FIPS 140-2 and 140-3: Federal Encryption Validation Standards

FIPS 140-2 and FIPS 140-3 are the two active U.S. federal standards governing the validation of cryptographic modules used in government and regulated-industry systems. Issued by the National Institute of Standards and Technology (NIST) under the authority of the Federal Information Security Modernization Act (FISMA), these standards define a four-level security hierarchy that shapes procurement decisions, vendor certification pathways, and compliance mandates across federal agencies, defense contractors, healthcare organizations, and financial institutions. This page maps the definition, mechanics, classification structure, and validation process for both standards, serving as a reference for procurement officers, security engineers, and compliance professionals operating under federal or federally-adjacent requirements.



Definition and Scope

FIPS 140, across both its second and third revisions, defines security requirements for cryptographic modules — hardware, software, or firmware components that implement approved cryptographic functions. The standard is formally published by NIST under the Federal Information Processing Standards program, and validated modules are catalogued in the Cryptographic Module Validation Program (CMVP), a joint initiative operated by NIST and the Canadian Centre for Cyber Security (CCCS).

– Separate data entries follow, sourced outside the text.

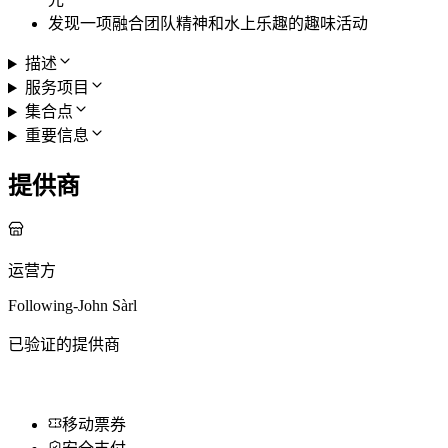
发现一项融合团队精神和水上乐趣的趣味活动
描述
服务项目
集合点
重要信息
提供商
运营方
Following-John Sàrl
已验证的提供商
移动票券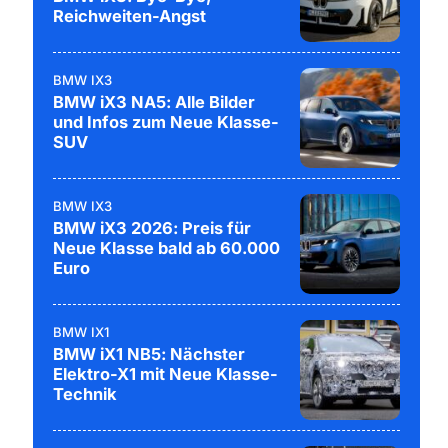
Reichweiten-Angst
BMW IX3
BMW iX3 NA5: Alle Bilder
und Infos zum Neue Klasse-
SUV
BMW IX3
BMW iX3 2026: Preis für
Neue Klasse bald ab 60.000
Euro
BMW IX1
BMW iX1 NB5: Nächster
Elektro-X1 mit Neue Klasse-
Technik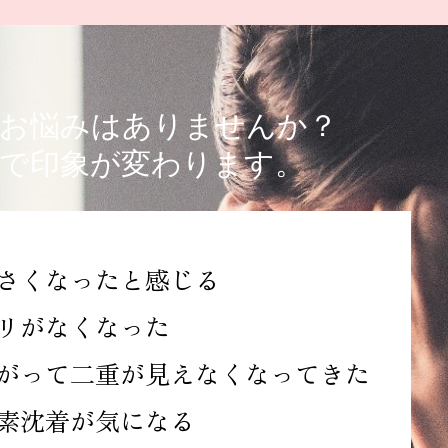
お悩みはありませんか？
で印象が変わります。
さくなったと感じる
リがなくなった
がって二重が見えなくなってきた
素沈着が気になる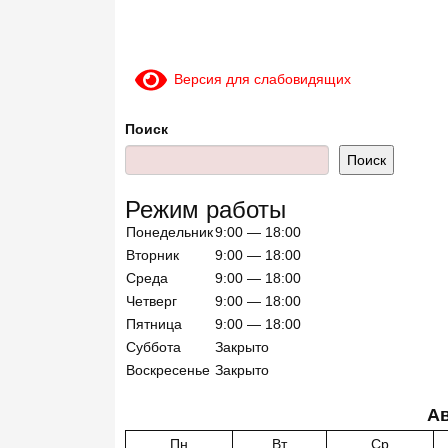
Версия для слабовидящих
Поиск
Поиск
Режим работы
Понедельник
9:00 — 18:00
Вторник
9:00 — 18:00
Среда
9:00 — 18:00
Четверг
9:00 — 18:00
Пятница
9:00 — 18:00
Суббота
Закрыто
Воскресенье
Закрыто
Ав
Пн
Вт
Ср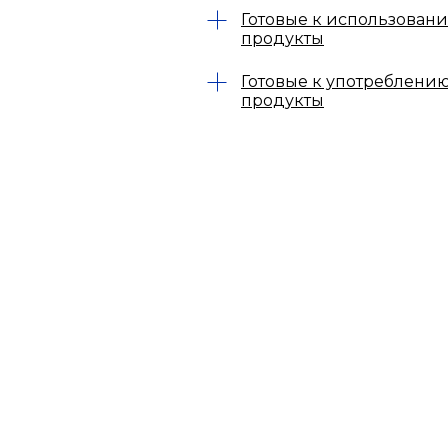
Готовые к использован
продукты
Готовые к употреблени
продукты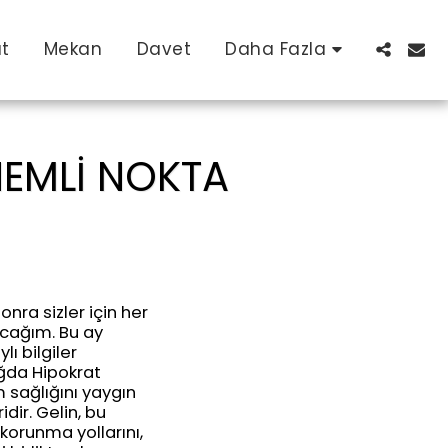
at
Mekan
Davet
Daha Fazla
NEMLİ NOKTA
nra sizler için her
acağım. Bu ay
lı bilgiler
ağda Hipokrat
 sağlığını yaygın
idir. Gelin, bu
 korunma yollarını,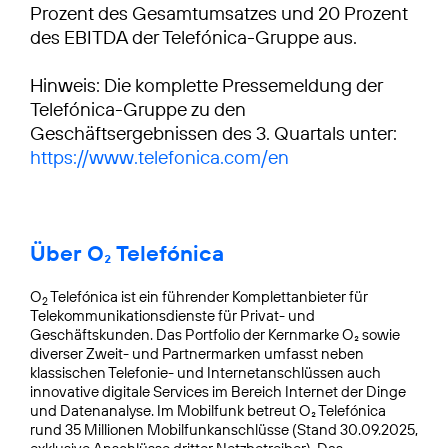
Prozent des Gesamtumsatzes und 20 Prozent
des EBITDA der Telefónica-Gruppe aus.
Hinweis: Die komplette Pressemeldung der
Telefónica-Gruppe zu den
Geschäftsergebnissen des 3. Quartals unter:
https://www.telefonica.com/en
Über O₂ Telefónica
O
Telefónica ist ein führender Komplettanbieter für
2
Telekommunikationsdienste für Privat- und
Geschäftskunden. Das Portfolio der Kernmarke O₂ sowie
diverser Zweit- und Partnermarken umfasst neben
klassischen Telefonie- und Internetanschlüssen auch
innovative digitale Services im Bereich Internet der Dinge
und Datenanalyse. Im Mobilfunk betreut O₂ Telefónica
rund 35 Millionen Mobilfunkanschlüsse (Stand 30.09.2025,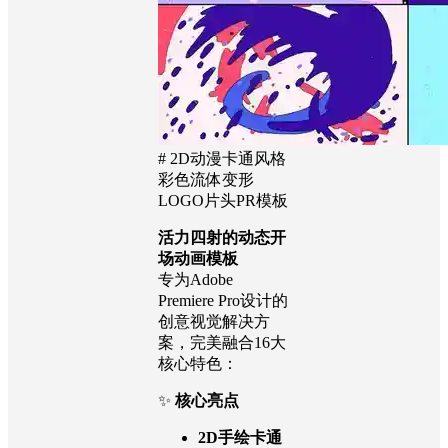
# 2D动漫卡通风格
彩色流体变形
LOGO片头PR模板
活力四射的动态开
场动画模板
专为Adobe
Premiere Pro设计的
创意视觉解决方
案，完美融合16大
核心特色：
✨
核心亮点
2D手绘卡通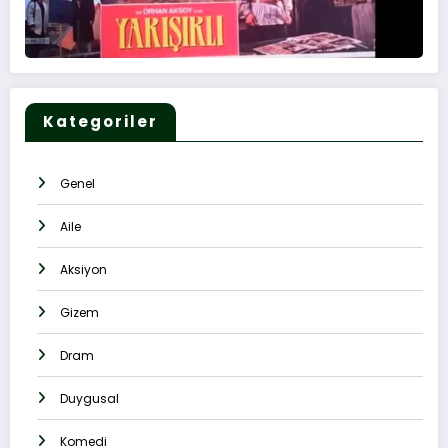
Kategoriler
Genel
Aile
Aksiyon
Gizem
Dram
Duygusal
Komedi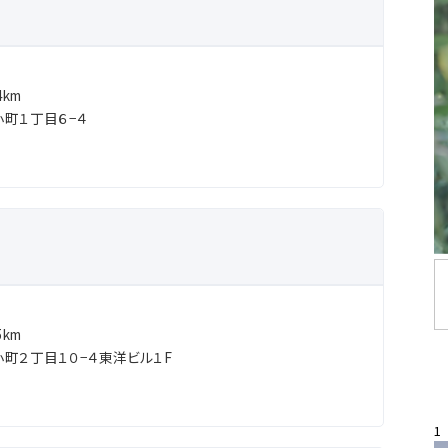
km
町１丁目６−４
km
町２丁目１０−４東洋ビル１F
1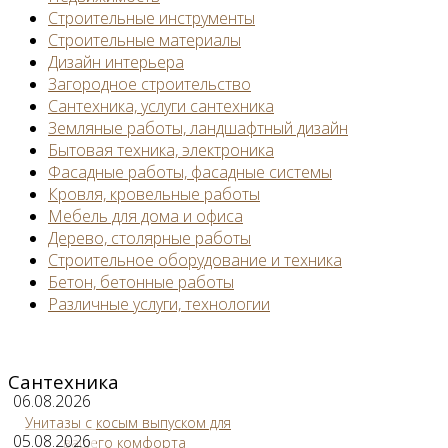
Строительные инструменты
Строительные материалы
Дизайн интерьера
Загородное строительство
Сантехника, услуги сантехника
Земляные работы, ландшафтный дизайн
Бытовая техника, электроника
Фасадные работы, фасадные системы
Кровля, кровельные работы
Мебель для дома и офиса
Дерево, столярные работы
Строительное оборудование и техника
Бетон, бетонные работы
Различные услуги, технологии
Сантехника
06.08.2026
Унитазы с косым выпуском для
05.08.2026
вашего комфорта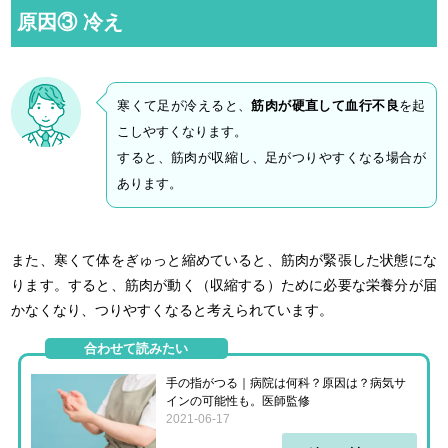
原因③ 冷え
寒くて足が冷えると、
筋肉が硬直して血行不良
を起
こしやすくなります。
すると、筋肉が収縮し、足がつりやすくなる場合が
あります。
また、寒くて体をぎゅっと縮めていると、筋肉が緊張した状態にな
ります。すると、筋肉が動く（収縮する）ために必要な栄養分が届
かなくなり、つりやすくなると考えられています。
合わせて読みたい
手の指がつる｜病院は何科？原因は？病気サ
インの可能性も。医師監修
2021-06-17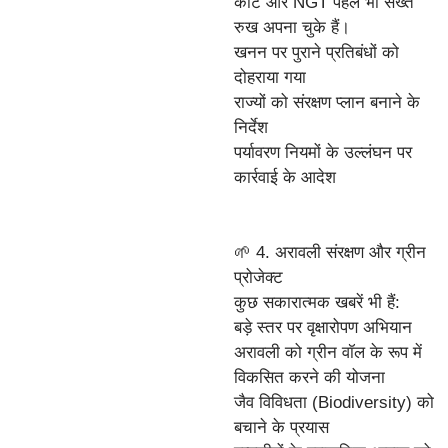
कोर्ट और NGT पहले भी सख्त
रुख अपना चुके हैं।
खनन पर पुराने प्रतिबंधों को
दोहराया गया
राज्यों को संरक्षण प्लान बनाने के
निर्देश
पर्यावरण नियमों के उल्लंघन पर
कार्रवाई के आदेश
🌱 4. अरावली संरक्षण और ग्रीन
प्रोजेक्ट
कुछ सकारात्मक खबरें भी हैं:
बड़े स्तर पर वृक्षारोपण अभियान
अरावली को ग्रीन वॉल के रूप में
विकसित करने की योजना
जैव विविधता (Biodiversity) को
बचाने के प्रयास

FIPS PUB 140-2, published in May 2001, governed cryptographic module validation for over two decades. FIPS PUB 140-3, approved in March 2019, supersedes it by incorporating ISO/IEC 19790:2012 and ISO/IEC 24759:2017 as its normative technical baseline — a structural shift that aligns U.S. federal validation with international cryptographic standards. As of September 22, 2021, NIST stopped accepting new FIPS 140-2 validation submissions; existing FIPS 140-2 certificates remained valid through September 21, 2026, per NIST transition guidance published on the CMVP website.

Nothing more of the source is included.